Input |
------------

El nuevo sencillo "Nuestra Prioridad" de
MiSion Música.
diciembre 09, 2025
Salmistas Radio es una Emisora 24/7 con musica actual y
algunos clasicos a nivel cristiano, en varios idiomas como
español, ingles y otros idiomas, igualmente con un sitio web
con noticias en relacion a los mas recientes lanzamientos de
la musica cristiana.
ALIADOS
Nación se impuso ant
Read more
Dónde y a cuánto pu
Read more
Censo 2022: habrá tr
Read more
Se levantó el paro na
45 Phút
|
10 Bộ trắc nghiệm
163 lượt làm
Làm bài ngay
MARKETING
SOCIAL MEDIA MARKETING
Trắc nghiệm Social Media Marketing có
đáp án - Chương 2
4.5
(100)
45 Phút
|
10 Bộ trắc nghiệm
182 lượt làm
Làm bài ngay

------------

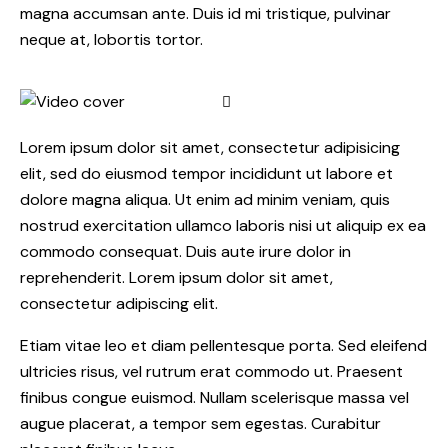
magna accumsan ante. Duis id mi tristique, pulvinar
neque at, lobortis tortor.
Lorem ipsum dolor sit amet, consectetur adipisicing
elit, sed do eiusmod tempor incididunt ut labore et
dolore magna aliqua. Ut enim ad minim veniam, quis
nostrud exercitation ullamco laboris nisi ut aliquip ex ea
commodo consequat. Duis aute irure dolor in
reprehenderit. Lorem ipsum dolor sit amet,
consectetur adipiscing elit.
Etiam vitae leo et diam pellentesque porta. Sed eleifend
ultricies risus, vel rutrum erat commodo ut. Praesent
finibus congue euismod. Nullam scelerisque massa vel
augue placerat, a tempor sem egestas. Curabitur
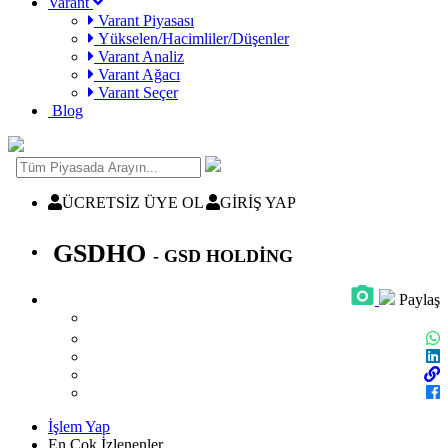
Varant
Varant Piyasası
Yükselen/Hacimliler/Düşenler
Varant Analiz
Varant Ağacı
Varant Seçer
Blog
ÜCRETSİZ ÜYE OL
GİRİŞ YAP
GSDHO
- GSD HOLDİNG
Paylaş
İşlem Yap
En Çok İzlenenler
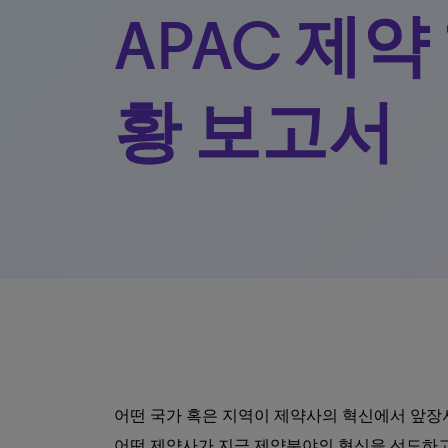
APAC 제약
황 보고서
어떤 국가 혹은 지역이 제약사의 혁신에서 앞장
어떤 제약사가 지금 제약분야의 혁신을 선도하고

------------

What you have to do |
Make an exact copy of the lines above, beginning with the line with "ÜCRETSİZ ÜYE OL" and ending with the line with "어떤 제약사가 지금 제약분야의 혁신을 선도하고", and keep the pictures out of it.

Exercise solution |
ÜCRETSİZ ÜYE OL
GİRİŞ YAP
GSDHO
- GSD HOLDİNG
Paylaş
İşlem Yap
En Çok İzlenenler
APAC 제약
황 보고서
어떤 국가 혹은 지역이 제약사의 혁신에서 앞장
어떤 제약사가 지금 제약분야의 혁신을 선도하고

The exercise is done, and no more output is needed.